Copy out exactly, and only, the lines from the one containing "Find anything that" through the end of the entries. No pictures.

Stored items
◇ ◇ ◇ ◇
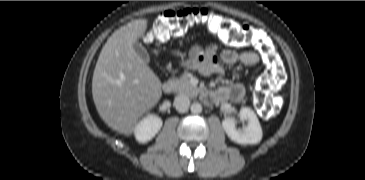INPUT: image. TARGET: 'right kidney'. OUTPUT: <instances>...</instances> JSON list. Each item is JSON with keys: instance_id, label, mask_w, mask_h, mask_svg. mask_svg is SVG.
I'll use <instances>...</instances> for the list:
<instances>
[{"instance_id": "right-kidney-1", "label": "right kidney", "mask_w": 365, "mask_h": 180, "mask_svg": "<svg viewBox=\"0 0 365 180\" xmlns=\"http://www.w3.org/2000/svg\"><path fill=\"white\" fill-rule=\"evenodd\" d=\"M161 127V118L155 115H148L136 125L134 130L135 137L138 142L146 143L158 133Z\"/></svg>"}]
</instances>
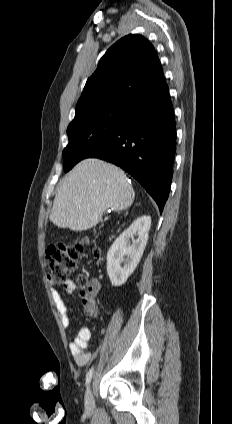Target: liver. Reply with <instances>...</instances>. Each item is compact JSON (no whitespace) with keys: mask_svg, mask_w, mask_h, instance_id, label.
<instances>
[{"mask_svg":"<svg viewBox=\"0 0 232 424\" xmlns=\"http://www.w3.org/2000/svg\"><path fill=\"white\" fill-rule=\"evenodd\" d=\"M134 196L118 167L97 158L84 159L62 180L49 219L60 228L85 231L100 222L107 208H129Z\"/></svg>","mask_w":232,"mask_h":424,"instance_id":"obj_1","label":"liver"}]
</instances>
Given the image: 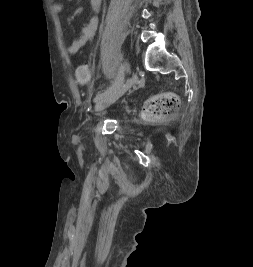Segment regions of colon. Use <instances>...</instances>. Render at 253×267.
I'll return each instance as SVG.
<instances>
[{
  "label": "colon",
  "mask_w": 253,
  "mask_h": 267,
  "mask_svg": "<svg viewBox=\"0 0 253 267\" xmlns=\"http://www.w3.org/2000/svg\"><path fill=\"white\" fill-rule=\"evenodd\" d=\"M76 79L84 83L89 79V72L86 65L81 64L76 68ZM180 100L173 93H164L149 99L146 103V112L153 117H165L178 110Z\"/></svg>",
  "instance_id": "1"
}]
</instances>
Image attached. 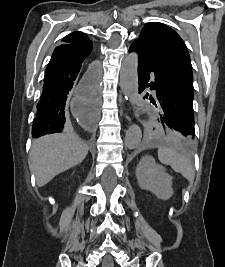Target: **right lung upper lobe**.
Returning a JSON list of instances; mask_svg holds the SVG:
<instances>
[{
  "label": "right lung upper lobe",
  "instance_id": "right-lung-upper-lobe-1",
  "mask_svg": "<svg viewBox=\"0 0 225 267\" xmlns=\"http://www.w3.org/2000/svg\"><path fill=\"white\" fill-rule=\"evenodd\" d=\"M64 43L69 44H87L92 43L88 36L82 32H73L67 36H65L62 40Z\"/></svg>",
  "mask_w": 225,
  "mask_h": 267
}]
</instances>
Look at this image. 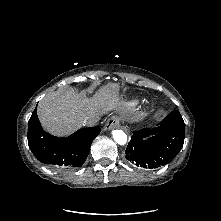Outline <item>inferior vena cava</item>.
<instances>
[{"label": "inferior vena cava", "mask_w": 221, "mask_h": 221, "mask_svg": "<svg viewBox=\"0 0 221 221\" xmlns=\"http://www.w3.org/2000/svg\"><path fill=\"white\" fill-rule=\"evenodd\" d=\"M99 119L100 117L98 115L86 117L83 121V125H86L88 127H93L98 123Z\"/></svg>", "instance_id": "obj_1"}]
</instances>
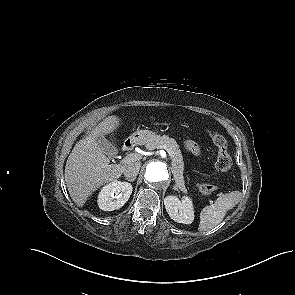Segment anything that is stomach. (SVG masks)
I'll use <instances>...</instances> for the list:
<instances>
[{
  "mask_svg": "<svg viewBox=\"0 0 295 295\" xmlns=\"http://www.w3.org/2000/svg\"><path fill=\"white\" fill-rule=\"evenodd\" d=\"M157 134L150 130H139L130 136V140L138 144H146L153 140Z\"/></svg>",
  "mask_w": 295,
  "mask_h": 295,
  "instance_id": "1",
  "label": "stomach"
}]
</instances>
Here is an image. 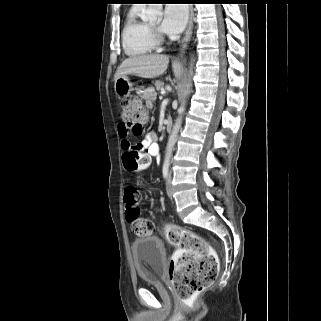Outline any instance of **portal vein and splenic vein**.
Wrapping results in <instances>:
<instances>
[{"label": "portal vein and splenic vein", "mask_w": 321, "mask_h": 321, "mask_svg": "<svg viewBox=\"0 0 321 321\" xmlns=\"http://www.w3.org/2000/svg\"><path fill=\"white\" fill-rule=\"evenodd\" d=\"M161 94H162V95L165 94V90H164V89L161 90Z\"/></svg>", "instance_id": "obj_1"}]
</instances>
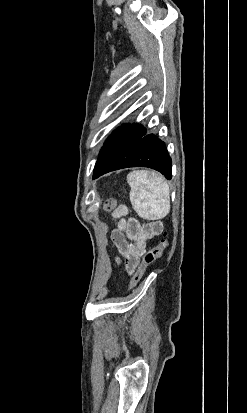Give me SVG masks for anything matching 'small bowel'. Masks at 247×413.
<instances>
[{
	"instance_id": "obj_1",
	"label": "small bowel",
	"mask_w": 247,
	"mask_h": 413,
	"mask_svg": "<svg viewBox=\"0 0 247 413\" xmlns=\"http://www.w3.org/2000/svg\"><path fill=\"white\" fill-rule=\"evenodd\" d=\"M126 206H119L113 212V217L119 219L117 229L111 233L119 253L125 258L126 266L133 271L140 262V255L146 250L147 242L159 235L163 223L159 220L140 223L134 218L126 219Z\"/></svg>"
}]
</instances>
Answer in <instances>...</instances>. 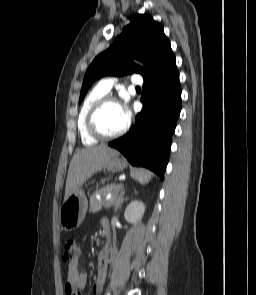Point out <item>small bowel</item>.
I'll use <instances>...</instances> for the list:
<instances>
[{
  "mask_svg": "<svg viewBox=\"0 0 256 295\" xmlns=\"http://www.w3.org/2000/svg\"><path fill=\"white\" fill-rule=\"evenodd\" d=\"M104 230L108 228L106 221L102 222ZM110 256V248L107 246L101 250L97 261V277L92 285V291L94 295H98L102 292L104 284L106 282L108 262ZM87 283V274L80 270L79 260L76 259L70 262L66 271V295H81L82 290Z\"/></svg>",
  "mask_w": 256,
  "mask_h": 295,
  "instance_id": "small-bowel-1",
  "label": "small bowel"
}]
</instances>
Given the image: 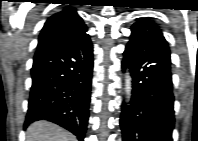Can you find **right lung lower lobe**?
<instances>
[{
  "label": "right lung lower lobe",
  "mask_w": 198,
  "mask_h": 141,
  "mask_svg": "<svg viewBox=\"0 0 198 141\" xmlns=\"http://www.w3.org/2000/svg\"><path fill=\"white\" fill-rule=\"evenodd\" d=\"M92 70L93 46L86 32L36 54L25 128L45 119L83 141L89 118Z\"/></svg>",
  "instance_id": "1"
}]
</instances>
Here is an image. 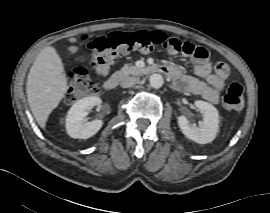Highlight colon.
Listing matches in <instances>:
<instances>
[{
    "mask_svg": "<svg viewBox=\"0 0 270 213\" xmlns=\"http://www.w3.org/2000/svg\"><path fill=\"white\" fill-rule=\"evenodd\" d=\"M80 42L92 52L91 61L94 64H111L120 53H147L157 50L166 43L171 45V51H181L186 55H193L197 59H205L208 56L207 50L202 46L182 42L157 30L138 31L132 34L115 32L100 37L83 35L80 37ZM215 68L220 76L227 77L228 68L224 64L217 63ZM96 92L97 87L90 79L85 67H77L70 73L65 95L66 102L72 104ZM243 101L242 86L232 82L223 96L222 107L226 110L240 109L243 106Z\"/></svg>",
    "mask_w": 270,
    "mask_h": 213,
    "instance_id": "5ec220e1",
    "label": "colon"
}]
</instances>
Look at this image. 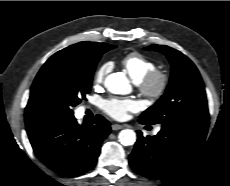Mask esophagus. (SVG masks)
Here are the masks:
<instances>
[{"mask_svg":"<svg viewBox=\"0 0 230 186\" xmlns=\"http://www.w3.org/2000/svg\"><path fill=\"white\" fill-rule=\"evenodd\" d=\"M124 126L123 125H120V124H113L111 126L112 130L116 131V130H120L122 129Z\"/></svg>","mask_w":230,"mask_h":186,"instance_id":"esophagus-1","label":"esophagus"}]
</instances>
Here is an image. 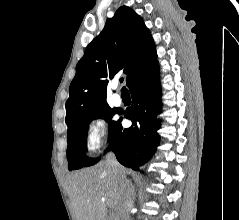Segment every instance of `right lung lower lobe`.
<instances>
[{
	"instance_id": "1",
	"label": "right lung lower lobe",
	"mask_w": 239,
	"mask_h": 220,
	"mask_svg": "<svg viewBox=\"0 0 239 220\" xmlns=\"http://www.w3.org/2000/svg\"><path fill=\"white\" fill-rule=\"evenodd\" d=\"M128 87L133 102L124 116L133 124L123 129L118 122L107 150H112L124 166L139 171L159 144L160 120L156 116L161 112V88L158 62L133 77Z\"/></svg>"
}]
</instances>
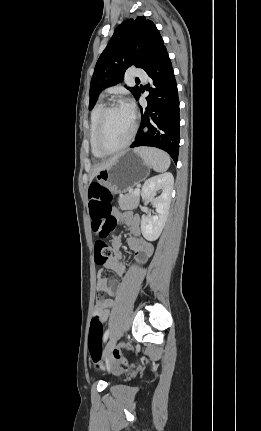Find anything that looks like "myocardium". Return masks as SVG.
I'll return each mask as SVG.
<instances>
[{"instance_id":"obj_1","label":"myocardium","mask_w":261,"mask_h":431,"mask_svg":"<svg viewBox=\"0 0 261 431\" xmlns=\"http://www.w3.org/2000/svg\"><path fill=\"white\" fill-rule=\"evenodd\" d=\"M119 105H124V104L120 101H113V102L109 103L108 105H106L102 109L100 116H99V120H98V124H97V128H96L95 142H96V147H97L98 151L105 156L116 154V153L124 150L125 148H127L131 144V142H132V140L136 134V131H137V116H136L135 112L132 111V119H133L132 129H131V132H130L128 138L126 139V141L122 145H120L119 147L114 148V149H108L103 145L102 133H103V128H104L105 118H106L107 114L112 109H114L115 107H117Z\"/></svg>"}]
</instances>
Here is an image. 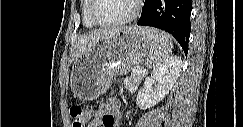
◇ ◇ ◇ ◇
> [Exercise response]:
Find anything that looks like "myocardium". Return masks as SVG.
I'll return each mask as SVG.
<instances>
[{"instance_id":"obj_1","label":"myocardium","mask_w":261,"mask_h":431,"mask_svg":"<svg viewBox=\"0 0 261 431\" xmlns=\"http://www.w3.org/2000/svg\"><path fill=\"white\" fill-rule=\"evenodd\" d=\"M119 105H124V104L120 101H113V102L109 103L108 105H106L102 109L100 116H99V120H98V124H97V128H96L95 142H96V147H97L98 151L105 156L116 154V153L124 150L125 148H127L131 144V142H132V140L136 134V131H137V116H136L135 112L132 111V119H133L132 129H131V132H130L128 138L126 139V141L122 145H120L119 147L114 148V149H108L103 145L102 133H103V128H104L105 118H106L107 114L112 109H114L115 107H117Z\"/></svg>"}]
</instances>
Here is an image. 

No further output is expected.